CREDAI Haryana Seeks Waivers from State Government to Boost Realty Sector

By : 360 Realtors

20 April, 2020

The real estate sector has been hit hard due to the COVID-19 outbreak and is facing huge losses. What’s worse is that the situation is expected to worsen. In the face of this problem, the Haryana Zonal chapter of CREDAI has approached the state government and appealed for certain relaxations for the developers. These include waivers and relaxation in rules to ease the situation.

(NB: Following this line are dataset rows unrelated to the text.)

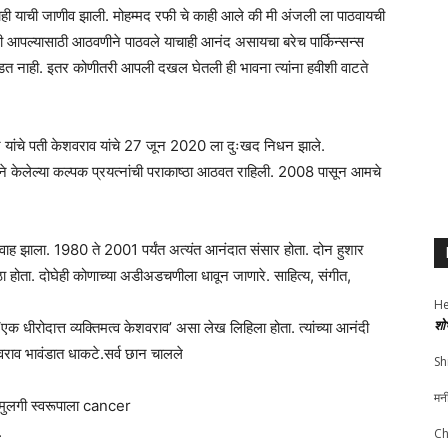
याची जाणीव झाली. मोहम्मद रफी चे काही आले की मी अंजली ला पाठवायची
नी आपल्यासाठी आठवणीने पाठवले याचाही आनंद असायचा बरेच पार्किन्सन्स
 पडत नाही. इतर कोणीतरी आपली दखल घेतली ही भावना त्यांना हवीशी वाटते
जन यांचे पती केशवराव यांचे 27 जून 2020 ला दुःखद निधन झाले.
ीने केलेल्या कल्पक प्रयत्नांची पराकाष्ठा आठवत राहिली. 2008 पासून आमचे
वाह झाला. 1980 ते 2001 पर्यंत अत्यंत आनंदात संसार होता. दोन हुशार
ा होता. दोघेही कोणाच्या अडीअडचणीला धावून जाणारे. साहित्य, संगीत,
He
शो
 धीरोदात्त व्यक्तिमत्व केशवराव’ असा लेख लिहिला होता. त्यांच्या आनंदी
केशवराव भावंडात धाकटे.सर्व छान चालले
Sh
मन
टी मुलगी स्वरूपाला cancer
.
Ch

Property sales have fallen drastically as a result of the pandemic. Naturally, people would rarely buy homes during such an outbreak. Moreover, a number of start-ups and smaller firms related to the realty sector are now shut during the lockdown, which is hindering the real estate industry. Inflows from financing sources like the banks and NBFCs are also falling drastically and is expected to become negligible soon. This would once again make the realty sector bounce back into a liquidity crisis.

The realty sector is the second largest creator of employment in India. The impact that the pandemic would have on the sector unless necessary steps are taken would have a huge negative impact. Moreover, up to 10% of India’s GDP comes from the real estate industry. This would also affect the Indian economy. Along with the industry, the stakeholders would also have to face considerable losses. The finances and the sales have been gravely impacted in the ongoing pandemic. Finances from NBFCs, banks and other financial institutions will be negligible.

In the past few years, the real estate sector in India plunged into a liquidity crisis and was going through a slowdown. Property sales had fallen due to a decrease in the purchasing power of the investors. The credit crunch has resulted in a growing inventory of unfinished projects, which made the banks and NBFCs hesitant to grant finances. A major reason behind this was the several tax and other economic reforms brought about by the central government. However, the short-term effects of these reforms were receding, and with relief funding and other measures taken by the government, the real estate sector was starting to recover. Unless the state government allows the relaxations, the real estate sector would undergo unprecedented damage. It is being hoped that the needful measures would be taken and the situation would improve over time.